Szanowni Państwo!

…i znów świętujemy osobno. W każdym razie nasi politycy.

Oto 30. rocznica wyborów z roku 1989 – bez wątpienia jednego z najważniejszych wydarzeń społecznych i politycznych w historii Polski – upływa w cieniu najbardziej bieżącej polityki. Liderzy partii rządzącej nie pojawią się na uroczystościach w Gdańsku. Zamiast tego, na zaproszenie – o ironio – „Solidarności” pojawią się w gdańskiej stoczni dzień wcześniej. Wezmą tam udział w konferencji naukowej z okazji… 40. rocznicy pierwszej pielgrzymki Jana Pawła II do Polski, czym zapewne zaskarbią sobie sympatię swoich najbardziej zagorzałych zwolenników.

Z kolei zwolennicy partii opozycyjnych po przegranych wyborach do Parlamentu Europejskiego zastanawiają się, czy podczas uroczystości rocznicowych pojawi się informacja o nowych planach politycznych Donalda Tuska, czy też – jak donosi tygodnik „Wprost” – przygotowany przez byłego premiera „plan polityczny, by wrócić jako lider opozycji, legł właśnie w gruzach”.
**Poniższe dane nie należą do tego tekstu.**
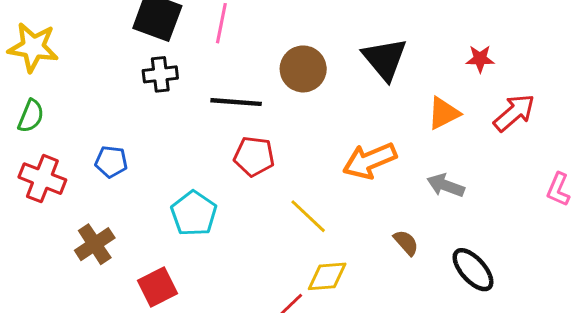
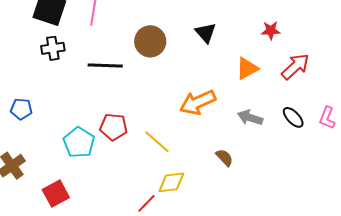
black triangle: (385, 59) -> (206, 33), size x0.7
red pentagon: (254, 156) -> (114, 127), moved
black ellipse: (473, 270) -> (293, 117), moved, size x0.7

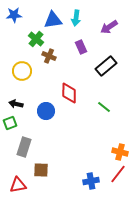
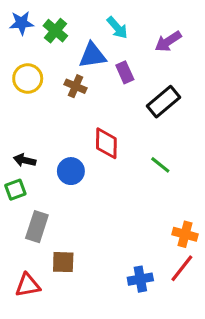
cyan arrow: (76, 18) -> (117, 28), turned -49
blue triangle: (53, 20) -> (92, 55), moved
green cross: (36, 39) -> (55, 31), moved
yellow circle: (22, 71) -> (28, 79), moved

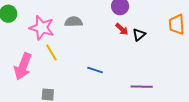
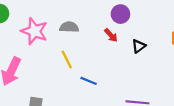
red arrow: (122, 29) -> (111, 35), moved
yellow line: (51, 52) -> (67, 59), moved

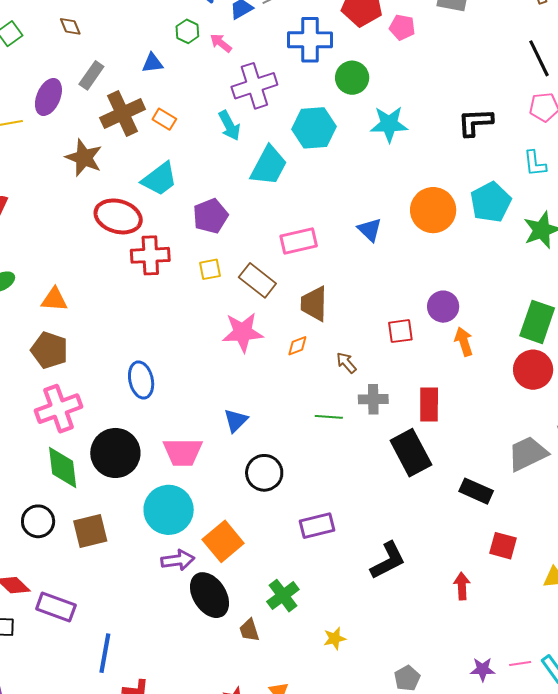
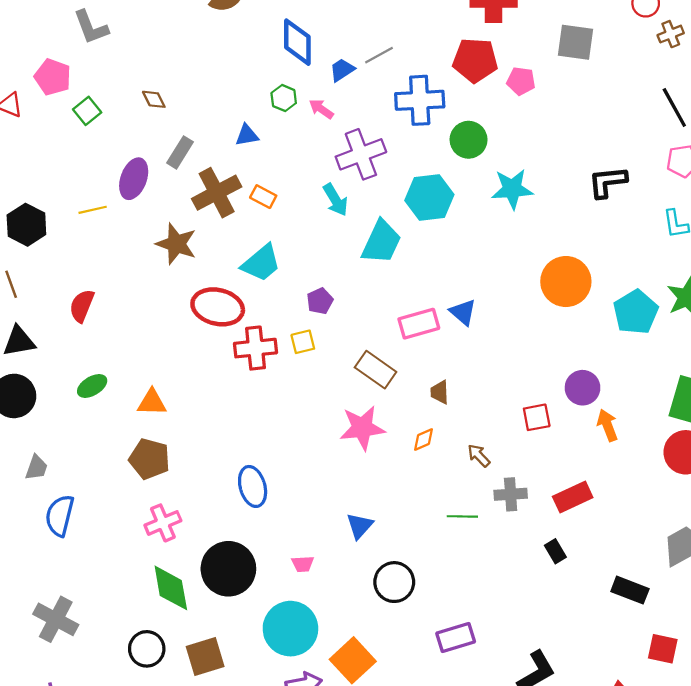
cyan pentagon: (491, 202) -> (636, 312), moved
purple pentagon: (211, 216) -> (320, 301), size x0.7
blue triangle: (370, 230) -> (463, 312), moved
yellow square: (210, 269) -> (303, 342), moved
brown trapezoid: (314, 304) -> (440, 392), size x0.6
red rectangle: (429, 404) -> (573, 497), turned 68
pink cross: (59, 409) -> (163, 523), size x0.7
pink trapezoid: (183, 452) -> (303, 564), size x0.5
black rectangle: (411, 453) -> (555, 551), size x0.5

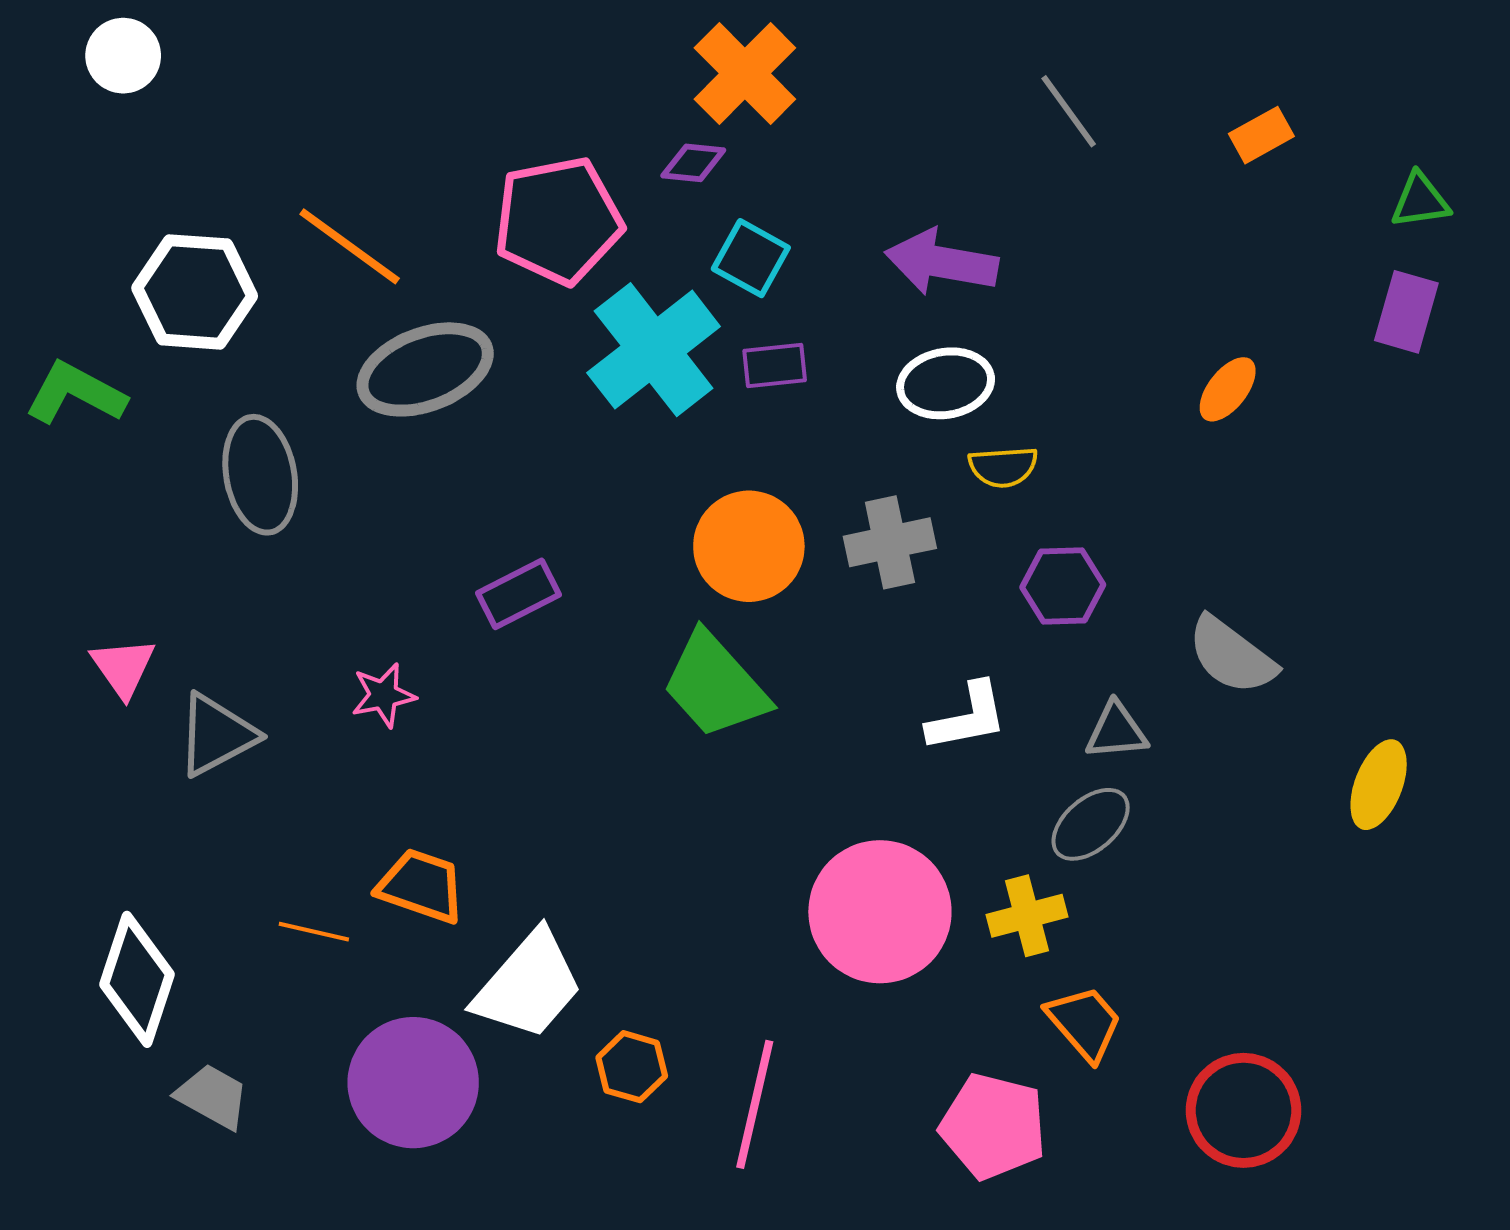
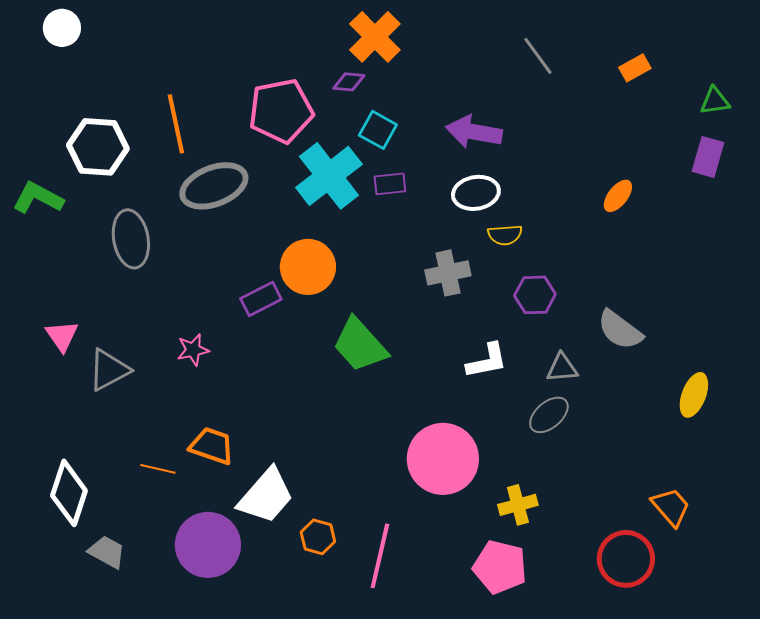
orange line: (350, 246) -> (176, 124), turned 42
orange circle: (749, 546) -> (308, 267), moved
yellow cross: (1027, 916) -> (518, 505), moved
orange trapezoid: (1085, 1023) -> (671, 507), moved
Wszystko to mogłoby wydawać się zaskakujące, gdyby nie fakt, że dokładnie to samo przeżywaliśmy kilka miesięcy temu przy okazji setnej (!) rocznicy odzyskania niepodległości. Dość przypomnieć, że zaledwie na mniej niż tydzień przed 11 listopada nie było wiadomo, gdzie i w jakim charakterze pojawiają się przedstawiciele najwyższych władz państwowych. Ostatecznie pojawili się na marszu niepodległości organizowanym od lat przez Młodzież Wszechpolską i inne środowiska narodowe. O wspólnym świętowaniu bez względu na barwy partyjne nie było w tej sytuacji mowy.
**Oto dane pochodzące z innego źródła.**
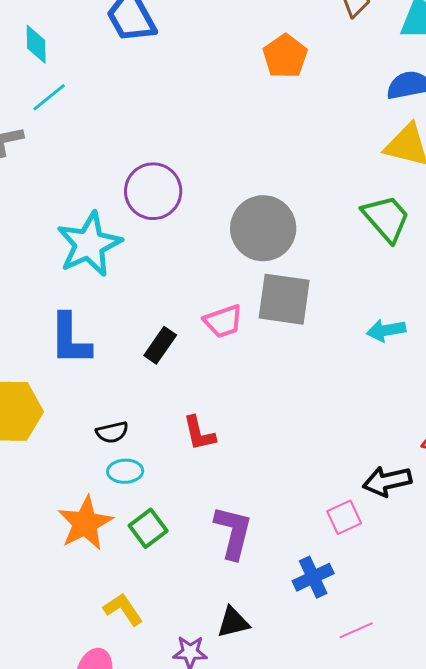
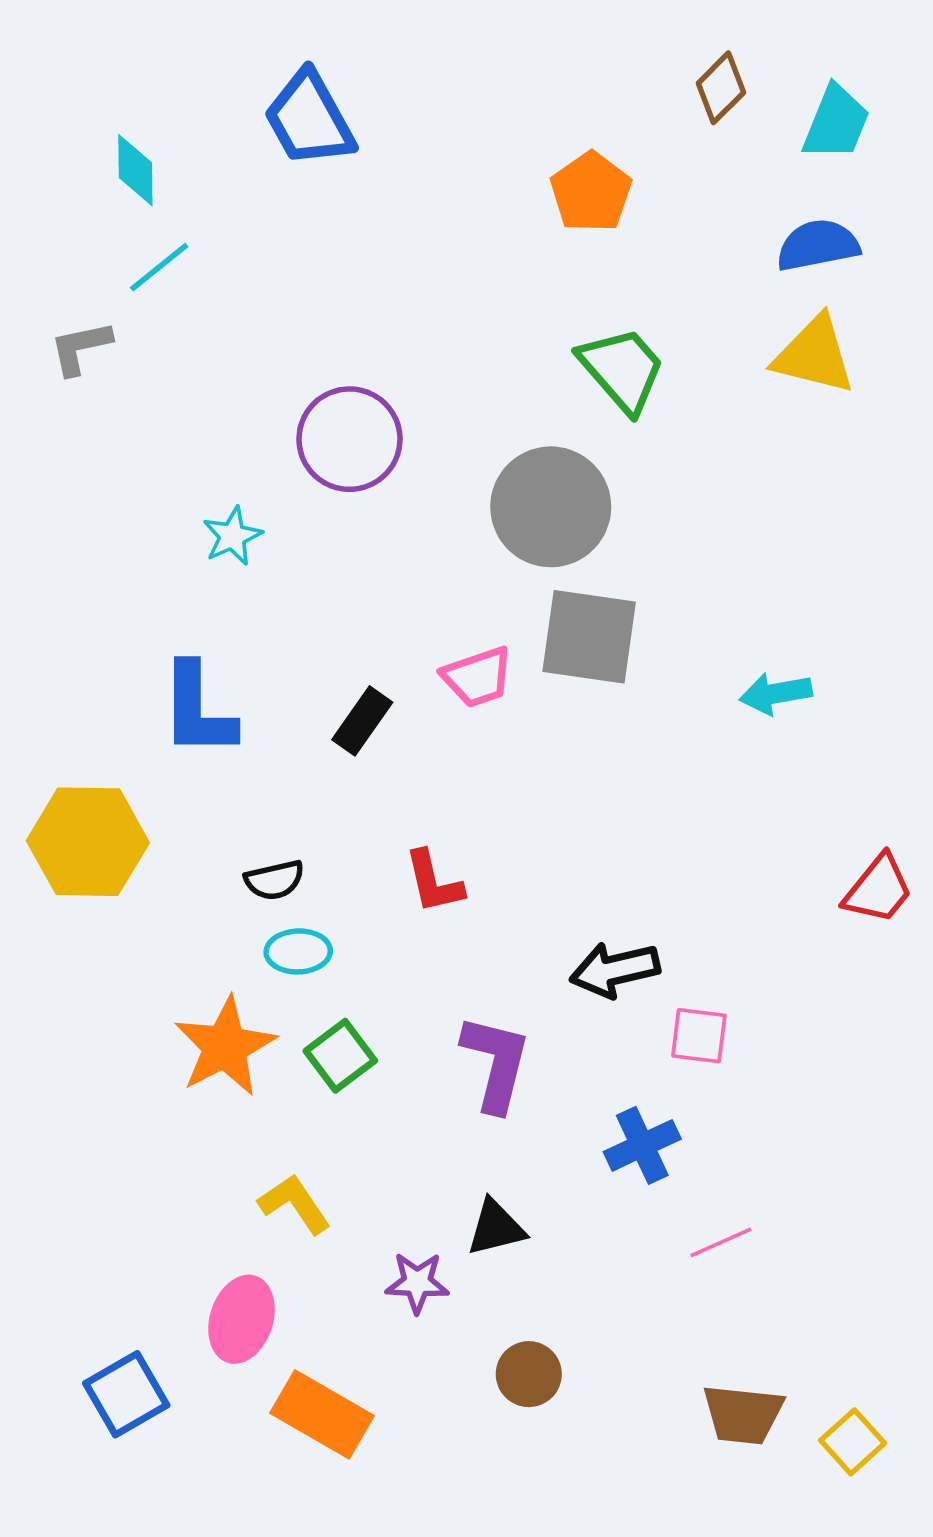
green trapezoid: (386, 218) -> (622, 370), moved
cyan star: (89, 244) -> (232, 536), size x0.5
black arrow: (387, 481) -> (615, 970), moved
pink square: (344, 517) -> (699, 1036), turned 32

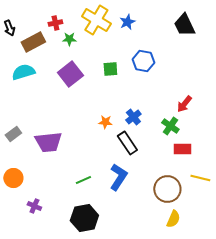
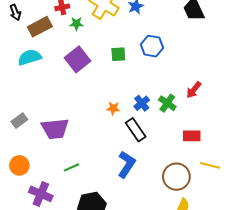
green cross: (170, 126) -> (167, 103), moved
green line: (83, 180) -> (71, 167), moved
purple cross: (34, 206) -> (41, 194), size x1.6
Ale to nie jest największy problem. Gorzej, że po całym roku obchodów trudno wskazać jakąkolwiek realną i względnie trwałą ich pozostałość. Nie było wielkiej politycznej debaty na ważny dziś temat. Nie padły żadne godne zapamiętania słowa ze strony ważnych dla Polaków instytucji – nie tylko politycznych, ale też społecznych czy religijnych. Nie stworzono też żadnego trwałego pomnika obchodów – bynajmniej nie tradycyjnego, ale w postaci jakiejś akcji społecznej czy projektu infrastrukturalnego. W przypadku 4 czerwca, choć na uroczystości wydano niemało, będzie zapewne podobnie.
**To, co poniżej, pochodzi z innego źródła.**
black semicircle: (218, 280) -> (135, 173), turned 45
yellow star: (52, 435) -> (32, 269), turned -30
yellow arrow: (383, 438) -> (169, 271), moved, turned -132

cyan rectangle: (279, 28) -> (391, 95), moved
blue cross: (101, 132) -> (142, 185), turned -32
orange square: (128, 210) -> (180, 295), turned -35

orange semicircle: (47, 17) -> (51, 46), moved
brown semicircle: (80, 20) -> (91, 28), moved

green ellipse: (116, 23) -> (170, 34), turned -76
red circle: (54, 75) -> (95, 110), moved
To z jednej strony bardzo smutne. Sami bowiem podważamy opowieść, w którą chcemy wierzyć i do której chcielibyśmy przekonać innych wokół nas: opowieść o Polsce jako pierwszej kostce domina, która przewróciła kolejne – od Niemiec, przez Czechosłowację i Węgry, po Bułgarię i Rumunię. Oto jeden z wielu paradoksów targających dziś polską polityką: obóz rządzący, który ma na sztandarach walkę o dobre imię kraju, przekonuje, że Polska nie tylko 30 lat temu nie zaczęła procesu obalania komunizmu, ale że przez kolejne 30 lat sama nie potrafiła się spod wpływów „postkomunizmu” wyzwolić.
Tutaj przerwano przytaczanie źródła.